Thu May 28 10:18:22 CEST 2015

>>Resume: when working in O_DIRECT mode QEMU has to wait until "write" system call is finished before changing this buffer OR QEMU has to create new buffer every time OR ... other ideas?

AFAIK, only O_DSYNC can guarantee that data are really written to the last layer(disk platters)

That's why we need to use barrier or FUA in last kernel in guest, when using O_DIRECT, to be sure that guest filesystem is ok and datas are flushed at regular interval.
(To avoid incoherent filesystem with datas).

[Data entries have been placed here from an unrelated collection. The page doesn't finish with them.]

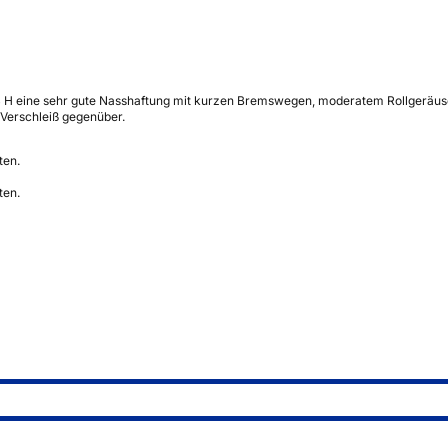
H eine sehr gute Nasshaftung mit kurzen Bremswegen, moderatem Rollgeräusch 
 Verschleiß gegenüber.
ten.
ten.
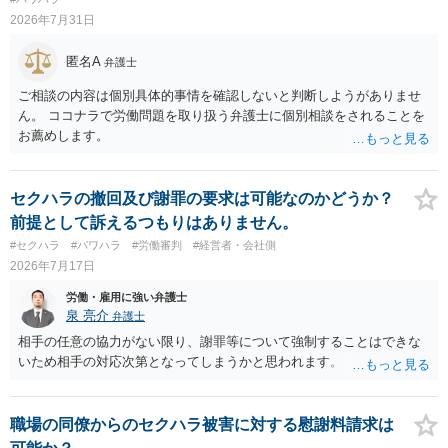
2026年7月31日
匿名A
弁護士
ご相談の内容は個別具体的事情を確認しないと判断しようがありませ
ん。 ココナラで労働問題を取り扱う弁護士に個別相談をされることを
お薦めします。
セクハラの撤回及び謝罪の要求は可能なのかどうか？
前提として訴えるつもりはありません。
#セクハラ
#パワハラ
#労働審判
#経営者・会社側
2026年7月17日
労働・雇用に強い弁護士
泉 亮介
弁護士
相手の任意の協力がない限り、謝罪等について強制することはできな
いため相手の対応次第となってしまうかと思われます。
職場の同僚からのセクハラ被害に対する慰謝料請求は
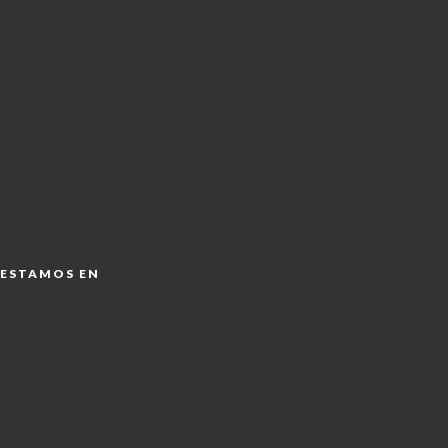
ESTAMOS EN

do you see the problem with qemu cache=directsync ? (O_DIRECT + O_DSYNC).

----- Mail original -----
De: "Stanislav German-Evtushenko" <ginermail at gmail.com>
À: "dietmar" <dietmar at proxmox.com>
Cc: "aderumier" <aderumier at odiso.com>, "pve-devel" <pve-devel at pve.proxmox.com>
Envoyé: Jeudi 28 Mai 2015 09:54:32
Objet: Re: [pve-devel] Default cache mode for VM hard drives

Dietmar, 

fsync esures that data reaches underlying hardware but it does not help being sure that buffer is not changed until it is fully written. 

I will describe my understanding here why we get this problem with O_DIRECT and don't have without. 

** Without O_DIRECT ** 
1. Application tries to write data from buffer 
2. Data from buffer goes to host cache 
3. RAID writers get data from host cache and put to /dev/loop1 and /dev/loop2 
Even if buffer changes data in host cache will not be changed so RAID is consistent. 

** With O_DIRECT ** 
1. Application tries to write data from buffer 
2. RAID writers get data from application (!!!) bufferand put to /dev/loop1 and /dev/loop2 
if meanwhile data in buffer is changed (this change can be done in different posix thread) then we have different data reachs /dev/loop1 and /dev/loop2 

Resume: when working in O_DIRECT mode QEMU has to wait until "write" system call is finished before changing this buffer OR QEMU has to create new buffer every time OR ... other ideas? 

Stanislav 

On Thu, May 28, 2015 at 10:31 AM, Dietmar Maurer < dietmar at proxmox.com > wrote: 

> I have just done the same test with mdadm and not DRBD. And what I found 
> that this problem was reproducible on the software raid too, just as it was 
> claimed by Lars Ellenberg. It means that problem is not only related to 
> DRBD but to O_DIRECT mode generally when we don't use host cache and a 
> block device reads data directly from userspace. 

We simply think the behavior is correct. If you want to be sure data is 
on disk you have to call fsync.